■ PROBLEM TO WORK ON:
Check every line of the entries below for "gebruikt", and copy the lines that have it.

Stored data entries
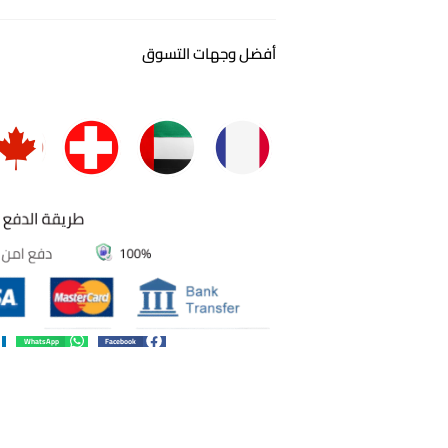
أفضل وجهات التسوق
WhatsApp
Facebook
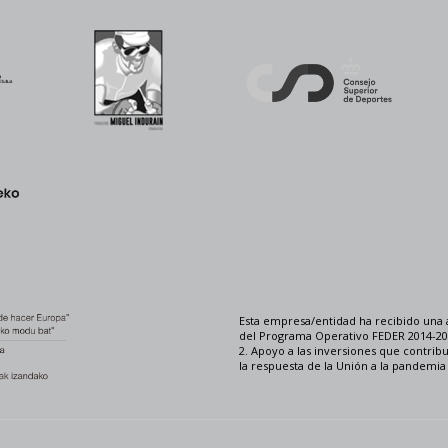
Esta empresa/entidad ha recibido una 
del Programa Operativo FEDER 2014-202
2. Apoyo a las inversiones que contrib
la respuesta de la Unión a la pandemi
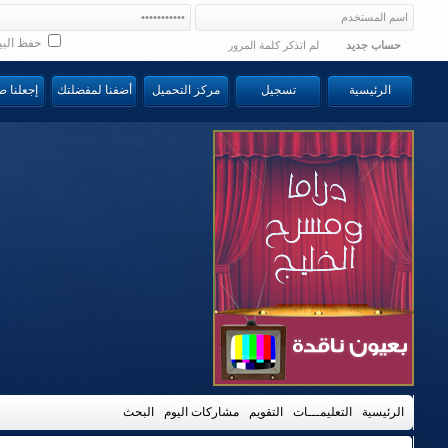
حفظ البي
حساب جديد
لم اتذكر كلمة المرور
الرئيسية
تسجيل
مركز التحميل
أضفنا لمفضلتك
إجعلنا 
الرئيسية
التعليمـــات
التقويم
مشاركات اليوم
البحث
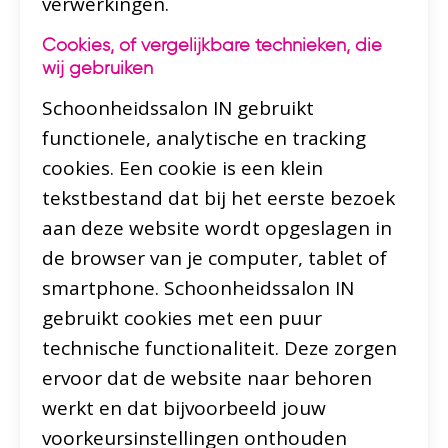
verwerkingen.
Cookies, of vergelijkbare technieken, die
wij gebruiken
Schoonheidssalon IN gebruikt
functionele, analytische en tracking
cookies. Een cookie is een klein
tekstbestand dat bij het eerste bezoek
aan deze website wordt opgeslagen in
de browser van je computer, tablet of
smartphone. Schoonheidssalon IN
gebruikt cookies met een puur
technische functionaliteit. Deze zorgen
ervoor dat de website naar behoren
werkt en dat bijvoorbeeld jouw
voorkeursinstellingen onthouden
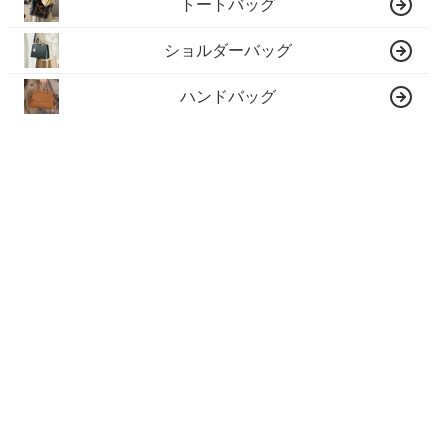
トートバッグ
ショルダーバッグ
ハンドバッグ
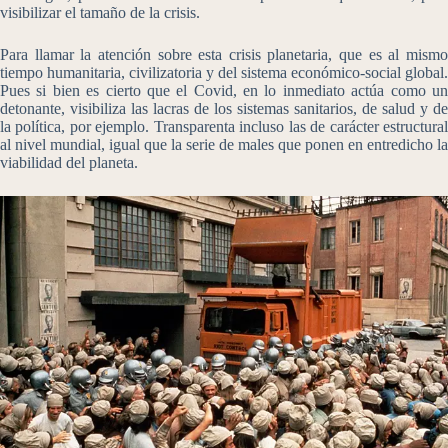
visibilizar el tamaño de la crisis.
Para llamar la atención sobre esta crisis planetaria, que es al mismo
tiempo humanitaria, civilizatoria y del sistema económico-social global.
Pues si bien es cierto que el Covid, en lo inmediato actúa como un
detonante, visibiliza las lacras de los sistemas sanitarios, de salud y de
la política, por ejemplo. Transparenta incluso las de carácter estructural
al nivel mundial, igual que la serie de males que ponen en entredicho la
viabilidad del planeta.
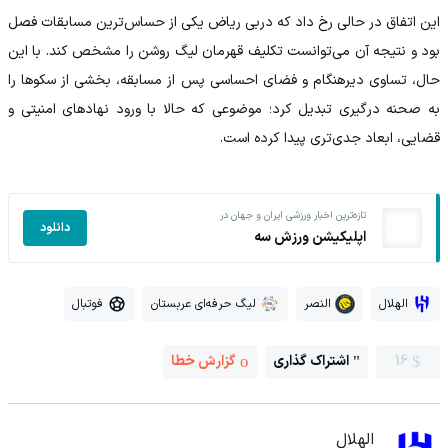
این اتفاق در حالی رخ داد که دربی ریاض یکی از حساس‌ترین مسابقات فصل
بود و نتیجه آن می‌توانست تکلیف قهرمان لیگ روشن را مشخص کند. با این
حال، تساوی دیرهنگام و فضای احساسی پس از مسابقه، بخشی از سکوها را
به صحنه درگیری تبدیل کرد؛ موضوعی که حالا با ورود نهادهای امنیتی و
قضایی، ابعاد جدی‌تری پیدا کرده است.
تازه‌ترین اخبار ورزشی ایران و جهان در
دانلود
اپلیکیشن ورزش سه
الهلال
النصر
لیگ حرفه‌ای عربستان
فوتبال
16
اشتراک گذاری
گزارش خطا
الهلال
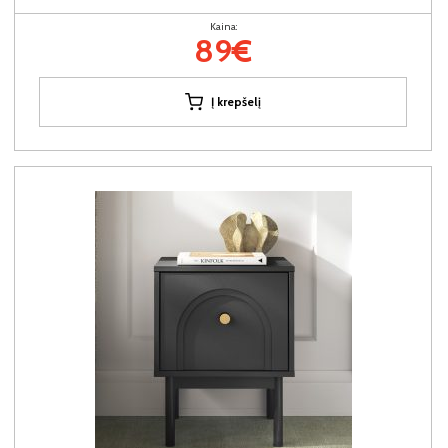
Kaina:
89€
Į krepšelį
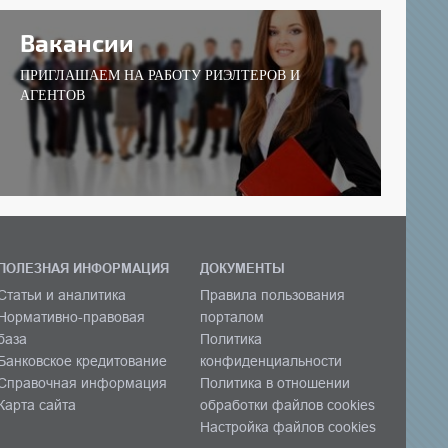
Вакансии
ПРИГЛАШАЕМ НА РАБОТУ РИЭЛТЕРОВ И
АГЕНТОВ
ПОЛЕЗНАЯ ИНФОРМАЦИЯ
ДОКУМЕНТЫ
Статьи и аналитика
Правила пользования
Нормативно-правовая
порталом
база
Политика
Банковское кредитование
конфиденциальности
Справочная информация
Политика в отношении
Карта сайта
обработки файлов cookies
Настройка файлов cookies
* * *
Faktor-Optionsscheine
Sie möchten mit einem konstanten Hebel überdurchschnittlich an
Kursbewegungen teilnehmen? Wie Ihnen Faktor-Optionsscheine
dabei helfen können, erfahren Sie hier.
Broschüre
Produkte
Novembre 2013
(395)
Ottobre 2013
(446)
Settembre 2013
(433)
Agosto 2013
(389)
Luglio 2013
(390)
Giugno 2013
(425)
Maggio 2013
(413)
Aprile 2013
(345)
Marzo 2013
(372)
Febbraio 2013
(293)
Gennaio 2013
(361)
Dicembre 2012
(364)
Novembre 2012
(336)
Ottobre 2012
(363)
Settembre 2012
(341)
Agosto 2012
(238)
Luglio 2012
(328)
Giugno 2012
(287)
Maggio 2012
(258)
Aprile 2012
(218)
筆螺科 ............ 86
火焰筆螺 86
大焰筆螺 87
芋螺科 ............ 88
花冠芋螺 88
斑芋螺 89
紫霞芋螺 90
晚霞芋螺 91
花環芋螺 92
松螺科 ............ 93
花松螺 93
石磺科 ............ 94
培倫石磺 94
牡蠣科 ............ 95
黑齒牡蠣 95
...
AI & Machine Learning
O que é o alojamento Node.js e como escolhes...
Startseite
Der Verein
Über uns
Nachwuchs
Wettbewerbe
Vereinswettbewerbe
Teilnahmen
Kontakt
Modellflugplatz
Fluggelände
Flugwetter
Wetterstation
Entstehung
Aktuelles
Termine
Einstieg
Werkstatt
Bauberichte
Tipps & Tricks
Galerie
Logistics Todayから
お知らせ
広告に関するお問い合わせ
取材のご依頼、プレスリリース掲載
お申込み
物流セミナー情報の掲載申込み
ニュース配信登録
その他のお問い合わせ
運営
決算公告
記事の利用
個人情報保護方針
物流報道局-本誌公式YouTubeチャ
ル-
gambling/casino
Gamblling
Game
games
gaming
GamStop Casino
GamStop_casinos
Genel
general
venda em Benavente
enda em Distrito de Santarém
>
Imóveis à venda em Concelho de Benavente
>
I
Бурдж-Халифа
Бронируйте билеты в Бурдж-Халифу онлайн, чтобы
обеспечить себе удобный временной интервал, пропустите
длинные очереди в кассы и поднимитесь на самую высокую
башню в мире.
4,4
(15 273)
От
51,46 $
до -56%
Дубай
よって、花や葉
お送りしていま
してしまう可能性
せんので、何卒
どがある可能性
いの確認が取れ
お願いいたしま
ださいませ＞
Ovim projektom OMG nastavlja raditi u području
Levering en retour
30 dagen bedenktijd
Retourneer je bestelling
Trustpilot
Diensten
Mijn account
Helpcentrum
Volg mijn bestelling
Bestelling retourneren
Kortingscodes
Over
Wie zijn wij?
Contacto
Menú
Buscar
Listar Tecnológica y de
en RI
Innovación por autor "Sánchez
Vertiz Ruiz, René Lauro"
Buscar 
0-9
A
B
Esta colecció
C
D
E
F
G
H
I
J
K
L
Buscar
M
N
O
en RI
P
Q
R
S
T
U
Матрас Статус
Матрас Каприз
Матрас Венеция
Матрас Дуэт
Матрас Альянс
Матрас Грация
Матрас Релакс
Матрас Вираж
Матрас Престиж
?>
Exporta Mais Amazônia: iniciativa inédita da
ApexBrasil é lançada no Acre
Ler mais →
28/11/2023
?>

■ RESPONSE:
Schoonheidssalon IN gebruikt
gebruikt cookies met een puur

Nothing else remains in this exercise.